The Small Business Association of Michigan Foundation, which analyzes the state’s economy in order to assess Michigan’s entrepreneurial climate, recently released its 18th annual entrepreneurship scorecard, stating that the entrepreneurial economy continues to grow and that small businesses have been resilient in the post-COVID era.

“Though many challenges persist, it’s safe to say Michigan’s small businesses have experienced significant improvement since the pandemic began and over the last 18 years since the scorecard was developed,” SBAM President and CEO Brian Calley said in a press release. “While inflation and worker shortages are threats to the future, small business revenue trends and startup trends give reason for optimism.”   

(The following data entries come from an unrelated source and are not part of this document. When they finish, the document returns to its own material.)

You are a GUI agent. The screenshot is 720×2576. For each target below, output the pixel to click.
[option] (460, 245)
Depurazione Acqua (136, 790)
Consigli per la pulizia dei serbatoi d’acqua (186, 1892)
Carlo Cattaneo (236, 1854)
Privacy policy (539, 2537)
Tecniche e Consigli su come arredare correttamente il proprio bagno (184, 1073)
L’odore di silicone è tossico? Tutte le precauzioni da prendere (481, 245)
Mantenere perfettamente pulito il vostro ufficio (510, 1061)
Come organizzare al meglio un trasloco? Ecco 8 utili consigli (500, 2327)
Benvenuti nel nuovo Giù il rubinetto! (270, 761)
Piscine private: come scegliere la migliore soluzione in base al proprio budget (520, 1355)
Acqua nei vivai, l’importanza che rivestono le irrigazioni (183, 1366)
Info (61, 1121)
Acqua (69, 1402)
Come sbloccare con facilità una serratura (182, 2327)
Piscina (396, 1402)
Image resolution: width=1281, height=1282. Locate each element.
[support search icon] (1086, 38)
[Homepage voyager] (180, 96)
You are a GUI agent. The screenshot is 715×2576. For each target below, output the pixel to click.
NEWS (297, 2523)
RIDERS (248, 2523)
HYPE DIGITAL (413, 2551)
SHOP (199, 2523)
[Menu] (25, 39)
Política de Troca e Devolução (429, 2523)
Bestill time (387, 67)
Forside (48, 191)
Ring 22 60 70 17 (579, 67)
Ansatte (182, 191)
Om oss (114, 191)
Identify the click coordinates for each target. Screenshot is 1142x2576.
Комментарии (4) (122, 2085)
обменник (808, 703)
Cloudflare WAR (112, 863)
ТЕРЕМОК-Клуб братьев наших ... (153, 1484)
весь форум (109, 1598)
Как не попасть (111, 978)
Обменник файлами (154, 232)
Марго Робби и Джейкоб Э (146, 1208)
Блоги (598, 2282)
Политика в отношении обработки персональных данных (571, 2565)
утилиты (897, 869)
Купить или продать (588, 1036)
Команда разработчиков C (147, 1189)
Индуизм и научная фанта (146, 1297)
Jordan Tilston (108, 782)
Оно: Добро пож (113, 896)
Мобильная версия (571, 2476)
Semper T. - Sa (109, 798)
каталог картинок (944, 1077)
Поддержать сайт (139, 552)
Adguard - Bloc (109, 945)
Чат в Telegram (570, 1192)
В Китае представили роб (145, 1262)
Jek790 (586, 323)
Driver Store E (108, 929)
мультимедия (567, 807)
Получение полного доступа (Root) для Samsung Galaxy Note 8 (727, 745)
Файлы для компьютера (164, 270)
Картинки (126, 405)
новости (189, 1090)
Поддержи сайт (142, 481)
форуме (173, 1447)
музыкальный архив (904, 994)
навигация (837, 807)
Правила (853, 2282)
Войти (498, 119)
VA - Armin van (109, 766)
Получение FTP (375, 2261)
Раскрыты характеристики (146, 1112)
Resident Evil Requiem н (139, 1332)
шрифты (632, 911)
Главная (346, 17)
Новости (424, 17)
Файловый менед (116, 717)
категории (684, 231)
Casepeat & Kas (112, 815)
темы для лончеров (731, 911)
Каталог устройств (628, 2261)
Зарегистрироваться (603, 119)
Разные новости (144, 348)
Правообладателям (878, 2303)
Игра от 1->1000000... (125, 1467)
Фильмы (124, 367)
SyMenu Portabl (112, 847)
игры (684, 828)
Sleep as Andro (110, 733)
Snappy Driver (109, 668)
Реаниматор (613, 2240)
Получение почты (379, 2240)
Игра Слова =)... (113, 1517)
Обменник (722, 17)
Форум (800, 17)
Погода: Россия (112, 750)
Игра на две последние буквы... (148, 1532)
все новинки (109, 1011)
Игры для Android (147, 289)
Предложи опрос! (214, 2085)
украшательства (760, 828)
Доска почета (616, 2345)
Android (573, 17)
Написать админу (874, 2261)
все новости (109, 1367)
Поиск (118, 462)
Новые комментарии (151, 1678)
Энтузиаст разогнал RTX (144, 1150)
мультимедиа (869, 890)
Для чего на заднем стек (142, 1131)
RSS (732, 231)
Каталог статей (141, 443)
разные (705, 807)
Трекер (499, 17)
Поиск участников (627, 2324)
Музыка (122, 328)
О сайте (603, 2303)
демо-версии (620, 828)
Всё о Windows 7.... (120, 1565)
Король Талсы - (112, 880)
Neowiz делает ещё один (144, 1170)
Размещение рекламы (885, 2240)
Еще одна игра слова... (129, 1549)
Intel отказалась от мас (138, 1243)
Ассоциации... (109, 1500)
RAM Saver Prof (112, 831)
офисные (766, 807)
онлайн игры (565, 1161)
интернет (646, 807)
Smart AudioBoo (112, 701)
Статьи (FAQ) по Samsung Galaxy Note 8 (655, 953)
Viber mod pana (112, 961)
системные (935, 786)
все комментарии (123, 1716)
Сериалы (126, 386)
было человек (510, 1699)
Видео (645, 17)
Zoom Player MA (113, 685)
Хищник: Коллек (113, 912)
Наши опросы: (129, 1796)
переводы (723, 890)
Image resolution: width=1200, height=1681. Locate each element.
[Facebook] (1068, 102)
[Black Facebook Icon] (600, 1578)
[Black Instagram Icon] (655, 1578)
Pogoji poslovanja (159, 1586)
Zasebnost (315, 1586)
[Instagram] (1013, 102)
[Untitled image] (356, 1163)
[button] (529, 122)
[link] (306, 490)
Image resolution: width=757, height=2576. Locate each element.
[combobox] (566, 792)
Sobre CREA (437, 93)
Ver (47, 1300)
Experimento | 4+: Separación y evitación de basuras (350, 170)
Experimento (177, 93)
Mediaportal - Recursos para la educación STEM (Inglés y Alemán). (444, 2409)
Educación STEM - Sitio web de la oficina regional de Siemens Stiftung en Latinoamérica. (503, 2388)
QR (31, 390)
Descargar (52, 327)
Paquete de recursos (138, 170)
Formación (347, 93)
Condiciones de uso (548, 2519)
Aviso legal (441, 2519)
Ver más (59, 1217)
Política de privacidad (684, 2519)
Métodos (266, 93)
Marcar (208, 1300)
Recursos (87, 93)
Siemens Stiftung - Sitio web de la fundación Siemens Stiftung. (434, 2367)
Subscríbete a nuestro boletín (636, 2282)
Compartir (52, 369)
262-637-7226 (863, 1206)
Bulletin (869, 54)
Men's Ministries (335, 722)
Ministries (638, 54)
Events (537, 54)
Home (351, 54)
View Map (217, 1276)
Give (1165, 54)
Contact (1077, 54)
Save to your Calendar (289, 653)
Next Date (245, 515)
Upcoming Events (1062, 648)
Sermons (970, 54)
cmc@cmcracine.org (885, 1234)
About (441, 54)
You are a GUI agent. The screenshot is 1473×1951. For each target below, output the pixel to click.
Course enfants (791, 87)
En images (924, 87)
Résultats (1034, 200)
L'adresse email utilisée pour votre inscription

The scorecard included findings stating that Michigan’s economy is holding up well in 2021-2022. The SBAM stated that Michigan small businesses have been outperforming those nationally since 2020 — measured in percent growth in businesses open and in business revenue — and that spending and consumption have remained strong, along with exceptionally strong state sales tax collections. They also found that new business startups have been notably robust since the second half of 2020 and the five-year establishment survival rate of small businesses has begun to inch up.

“While Michigan’s small businesses have clearly played a large role in Michigan’s economic growth, we cannot take their success for granted,” Calley wrote. “Our policy makers must be careful not to throw a wet blanket on small business success with policies that stifle new business starts with limitations on independent contractors or further exacerbate cost increases with additional government mandates.”